Material provided:
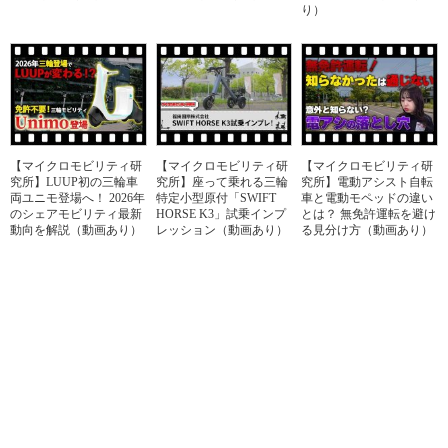
り）
【マイクロモビリティ研
【マイクロモビリティ研
【マイクロモビリティ研
究所】LUUP初の三輪車
究所】座って乗れる三輪
究所】電動アシスト自転
両ユニモ登場へ！ 2026年
特定小型原付「SWIFT
車と電動モペッドの違い
のシェアモビリティ最新
HORSE K3」試乗インプ
とは？ 無免許運転を避け
動向を解説（動画あり）
レッション（動画あり）
る見分け方（動画あり）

Goal of the exercise: Write out the listing above exactly as it stands, pictures excluded.

Answer to the problem:
り）
【マイクロモビリティ研
【マイクロモビリティ研
【マイクロモビリティ研
究所】LUUP初の三輪車
究所】座って乗れる三輪
究所】電動アシスト自転
両ユニモ登場へ！ 2026年
特定小型原付「SWIFT
車と電動モペッドの違い
のシェアモビリティ最新
HORSE K3」試乗インプ
とは？ 無免許運転を避け
動向を解説（動画あり）
レッション（動画あり）
る見分け方（動画あり）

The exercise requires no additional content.